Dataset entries

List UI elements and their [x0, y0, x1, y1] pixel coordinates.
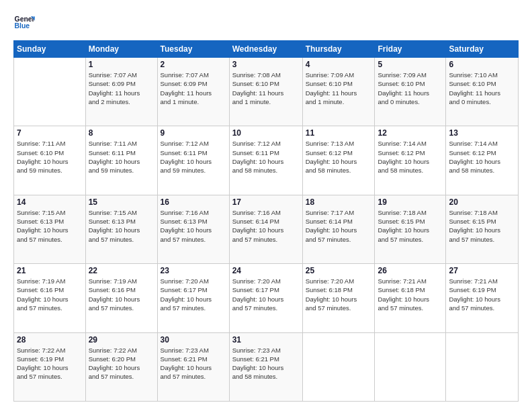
- day-number: 2: [161, 60, 226, 69]
- calendar-cell: [302, 332, 375, 401]
- day-number: 31: [232, 335, 300, 345]
- calendar-header-wednesday: Wednesday: [229, 41, 302, 58]
- calendar-cell: 18Sunrise: 7:17 AM Sunset: 6:14 PM Dayli…: [302, 195, 375, 263]
- calendar-cell: 9Sunrise: 7:12 AM Sunset: 6:11 PM Daylig…: [157, 126, 229, 195]
- day-number: 11: [306, 128, 372, 138]
- calendar-cell: 4Sunrise: 7:09 AM Sunset: 6:10 PM Daylig…: [302, 58, 375, 126]
- calendar-week-3: 14Sunrise: 7:15 AM Sunset: 6:13 PM Dayli…: [14, 195, 519, 263]
- day-info: Sunrise: 7:09 AM Sunset: 6:10 PM Dayligh…: [378, 71, 443, 106]
- calendar-header-row: SundayMondayTuesdayWednesdayThursdayFrid…: [14, 41, 519, 58]
- day-info: Sunrise: 7:23 AM Sunset: 6:21 PM Dayligh…: [161, 346, 226, 381]
- calendar-cell: 16Sunrise: 7:16 AM Sunset: 6:13 PM Dayli…: [157, 195, 229, 263]
- day-number: 8: [89, 128, 154, 138]
- day-info: Sunrise: 7:10 AM Sunset: 6:10 PM Dayligh…: [449, 71, 515, 106]
- day-info: Sunrise: 7:11 AM Sunset: 6:10 PM Dayligh…: [17, 139, 83, 175]
- calendar-cell: 30Sunrise: 7:23 AM Sunset: 6:21 PM Dayli…: [157, 332, 229, 401]
- day-info: Sunrise: 7:15 AM Sunset: 6:13 PM Dayligh…: [17, 208, 83, 244]
- calendar-cell: [375, 332, 446, 401]
- calendar-cell: 13Sunrise: 7:14 AM Sunset: 6:12 PM Dayli…: [446, 126, 519, 195]
- day-number: 17: [232, 197, 300, 207]
- day-info: Sunrise: 7:16 AM Sunset: 6:13 PM Dayligh…: [161, 208, 226, 244]
- day-number: 25: [306, 266, 372, 275]
- calendar-cell: 10Sunrise: 7:12 AM Sunset: 6:11 PM Dayli…: [229, 126, 302, 195]
- day-number: 5: [378, 60, 443, 69]
- calendar-cell: 27Sunrise: 7:21 AM Sunset: 6:19 PM Dayli…: [446, 264, 519, 332]
- day-number: 4: [306, 60, 372, 69]
- day-info: Sunrise: 7:17 AM Sunset: 6:14 PM Dayligh…: [306, 208, 372, 244]
- calendar-cell: 12Sunrise: 7:14 AM Sunset: 6:12 PM Dayli…: [375, 126, 446, 195]
- day-info: Sunrise: 7:21 AM Sunset: 6:18 PM Dayligh…: [378, 277, 443, 312]
- calendar-cell: 19Sunrise: 7:18 AM Sunset: 6:15 PM Dayli…: [375, 195, 446, 263]
- day-number: 1: [89, 60, 154, 69]
- day-info: Sunrise: 7:20 AM Sunset: 6:17 PM Dayligh…: [161, 277, 226, 312]
- day-number: 12: [378, 128, 443, 138]
- day-info: Sunrise: 7:16 AM Sunset: 6:14 PM Dayligh…: [232, 208, 300, 244]
- calendar-cell: 5Sunrise: 7:09 AM Sunset: 6:10 PM Daylig…: [375, 58, 446, 126]
- day-number: 13: [449, 128, 515, 138]
- calendar-cell: 20Sunrise: 7:18 AM Sunset: 6:15 PM Dayli…: [446, 195, 519, 263]
- day-number: 29: [89, 335, 154, 345]
- day-number: 28: [17, 335, 83, 345]
- calendar-cell: 14Sunrise: 7:15 AM Sunset: 6:13 PM Dayli…: [14, 195, 86, 263]
- calendar-header-saturday: Saturday: [446, 41, 519, 58]
- day-number: 21: [17, 266, 83, 275]
- calendar-cell: 11Sunrise: 7:13 AM Sunset: 6:12 PM Dayli…: [302, 126, 375, 195]
- day-number: 24: [232, 266, 300, 275]
- day-info: Sunrise: 7:20 AM Sunset: 6:17 PM Dayligh…: [232, 277, 300, 312]
- day-info: Sunrise: 7:19 AM Sunset: 6:16 PM Dayligh…: [89, 277, 154, 312]
- calendar-header-monday: Monday: [85, 41, 157, 58]
- calendar-cell: 7Sunrise: 7:11 AM Sunset: 6:10 PM Daylig…: [14, 126, 86, 195]
- day-info: Sunrise: 7:15 AM Sunset: 6:13 PM Dayligh…: [89, 208, 154, 244]
- day-info: Sunrise: 7:12 AM Sunset: 6:11 PM Dayligh…: [232, 139, 300, 175]
- day-info: Sunrise: 7:11 AM Sunset: 6:11 PM Dayligh…: [89, 139, 154, 175]
- header: General Blue: [13, 12, 519, 34]
- day-info: Sunrise: 7:18 AM Sunset: 6:15 PM Dayligh…: [449, 208, 515, 244]
- day-number: 16: [161, 197, 226, 207]
- calendar-table: SundayMondayTuesdayWednesdayThursdayFrid…: [13, 40, 519, 402]
- calendar-cell: 29Sunrise: 7:22 AM Sunset: 6:20 PM Dayli…: [85, 332, 157, 401]
- day-number: 22: [89, 266, 154, 275]
- calendar-cell: 25Sunrise: 7:20 AM Sunset: 6:18 PM Dayli…: [302, 264, 375, 332]
- day-info: Sunrise: 7:13 AM Sunset: 6:12 PM Dayligh…: [306, 139, 372, 175]
- day-info: Sunrise: 7:07 AM Sunset: 6:09 PM Dayligh…: [161, 71, 226, 106]
- day-number: 23: [161, 266, 226, 275]
- day-number: 3: [232, 60, 300, 69]
- day-number: 26: [378, 266, 443, 275]
- day-info: Sunrise: 7:22 AM Sunset: 6:19 PM Dayligh…: [17, 346, 83, 381]
- calendar-cell: [14, 58, 86, 126]
- day-info: Sunrise: 7:12 AM Sunset: 6:11 PM Dayligh…: [161, 139, 226, 175]
- calendar-cell: 31Sunrise: 7:23 AM Sunset: 6:21 PM Dayli…: [229, 332, 302, 401]
- calendar-cell: 24Sunrise: 7:20 AM Sunset: 6:17 PM Dayli…: [229, 264, 302, 332]
- day-number: 6: [449, 60, 515, 69]
- calendar-cell: 3Sunrise: 7:08 AM Sunset: 6:10 PM Daylig…: [229, 58, 302, 126]
- calendar-cell: 1Sunrise: 7:07 AM Sunset: 6:09 PM Daylig…: [85, 58, 157, 126]
- day-number: 9: [161, 128, 226, 138]
- logo-icon: General Blue: [13, 12, 35, 34]
- day-number: 15: [89, 197, 154, 207]
- calendar-header-tuesday: Tuesday: [157, 41, 229, 58]
- calendar-header-sunday: Sunday: [14, 41, 86, 58]
- day-number: 27: [449, 266, 515, 275]
- calendar-week-2: 7Sunrise: 7:11 AM Sunset: 6:10 PM Daylig…: [14, 126, 519, 195]
- day-number: 19: [378, 197, 443, 207]
- day-number: 14: [17, 197, 83, 207]
- day-info: Sunrise: 7:07 AM Sunset: 6:09 PM Dayligh…: [89, 71, 154, 106]
- day-number: 30: [161, 335, 226, 345]
- page: General Blue SundayMondayTuesdayWednesda…: [0, 0, 532, 411]
- calendar-week-5: 28Sunrise: 7:22 AM Sunset: 6:19 PM Dayli…: [14, 332, 519, 401]
- day-info: Sunrise: 7:18 AM Sunset: 6:15 PM Dayligh…: [378, 208, 443, 244]
- calendar-cell: 28Sunrise: 7:22 AM Sunset: 6:19 PM Dayli…: [14, 332, 86, 401]
- calendar-cell: 22Sunrise: 7:19 AM Sunset: 6:16 PM Dayli…: [85, 264, 157, 332]
- calendar-header-friday: Friday: [375, 41, 446, 58]
- day-info: Sunrise: 7:23 AM Sunset: 6:21 PM Dayligh…: [232, 346, 300, 381]
- day-number: 20: [449, 197, 515, 207]
- calendar-header-thursday: Thursday: [302, 41, 375, 58]
- calendar-cell: 17Sunrise: 7:16 AM Sunset: 6:14 PM Dayli…: [229, 195, 302, 263]
- calendar-week-4: 21Sunrise: 7:19 AM Sunset: 6:16 PM Dayli…: [14, 264, 519, 332]
- day-number: 10: [232, 128, 300, 138]
- calendar-cell: 26Sunrise: 7:21 AM Sunset: 6:18 PM Dayli…: [375, 264, 446, 332]
- day-number: 18: [306, 197, 372, 207]
- calendar-cell: 21Sunrise: 7:19 AM Sunset: 6:16 PM Dayli…: [14, 264, 86, 332]
- logo: General Blue: [13, 12, 35, 34]
- svg-text:Blue: Blue: [15, 22, 30, 30]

#### What to produce
Among the lines above, find those containing the word "week" and copy each.

#### Output of the exercise
- calendar-week-3: 14Sunrise: 7:15 AM Sunset: 6:13 PM Dayli…: [14, 195, 519, 263]
- calendar-week-2: 7Sunrise: 7:11 AM Sunset: 6:10 PM Daylig…: [14, 126, 519, 195]
- calendar-week-5: 28Sunrise: 7:22 AM Sunset: 6:19 PM Dayli…: [14, 332, 519, 401]
- calendar-week-4: 21Sunrise: 7:19 AM Sunset: 6:16 PM Dayli…: [14, 264, 519, 332]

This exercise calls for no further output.